◆ **Your instructions**: Leave out the pictures and retype everything else in the records below exactly.

◆ **Records provided**:
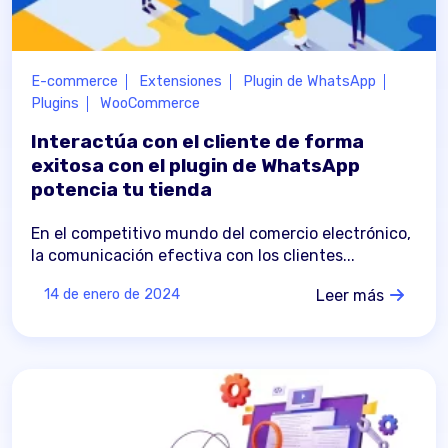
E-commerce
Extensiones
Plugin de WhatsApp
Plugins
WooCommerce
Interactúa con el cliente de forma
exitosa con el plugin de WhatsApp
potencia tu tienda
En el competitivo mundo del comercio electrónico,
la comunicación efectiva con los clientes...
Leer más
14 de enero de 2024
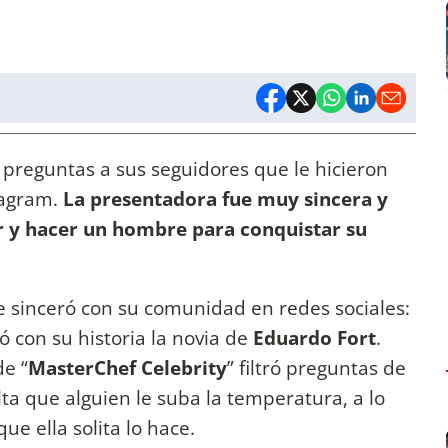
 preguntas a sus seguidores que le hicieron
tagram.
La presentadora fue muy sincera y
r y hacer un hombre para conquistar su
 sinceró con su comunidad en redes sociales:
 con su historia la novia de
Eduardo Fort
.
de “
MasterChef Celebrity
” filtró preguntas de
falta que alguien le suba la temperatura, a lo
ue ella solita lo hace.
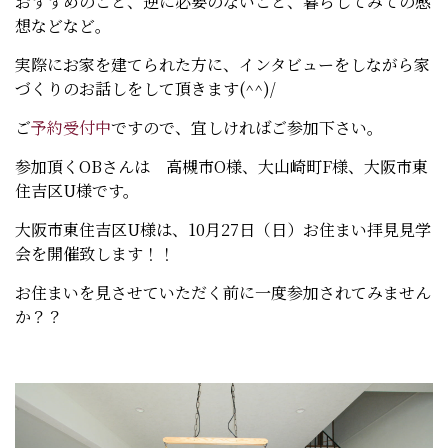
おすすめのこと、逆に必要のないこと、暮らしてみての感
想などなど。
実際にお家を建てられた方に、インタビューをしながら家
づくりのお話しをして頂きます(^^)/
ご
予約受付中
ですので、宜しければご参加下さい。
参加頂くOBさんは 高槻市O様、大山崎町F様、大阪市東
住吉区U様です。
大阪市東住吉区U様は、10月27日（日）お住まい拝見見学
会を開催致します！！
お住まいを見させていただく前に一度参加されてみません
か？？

◆ **Result of this exercise**:
E-commerce
Extensiones
Plugin de WhatsApp
Plugins
WooCommerce
Interactúa con el cliente de forma
exitosa con el plugin de WhatsApp
potencia tu tienda
En el competitivo mundo del comercio electrónico,
la comunicación efectiva con los clientes...
Leer más
14 de enero de 2024
 preguntas a sus seguidores que le hicieron
tagram.
La presentadora fue muy sincera y
r y hacer un hombre para conquistar su
 sinceró con su comunidad en redes sociales:
 con su historia la novia de
Eduardo Fort
.
de “
MasterChef Celebrity
” filtró preguntas de
falta que alguien le suba la temperatura, a lo
ue ella solita lo hace.
おすすめのこと、逆に必要のないこと、暮らしてみての感
想などなど。
実際にお家を建てられた方に、インタビューをしながら家
づくりのお話しをして頂きます(^^)/
ご
予約受付中
ですので、宜しければご参加下さい。
参加頂くOBさんは 高槻市O様、大山崎町F様、大阪市東
住吉区U様です。
大阪市東住吉区U様は、10月27日（日）お住まい拝見見学
会を開催致します！！
お住まいを見させていただく前に一度参加されてみません
か？？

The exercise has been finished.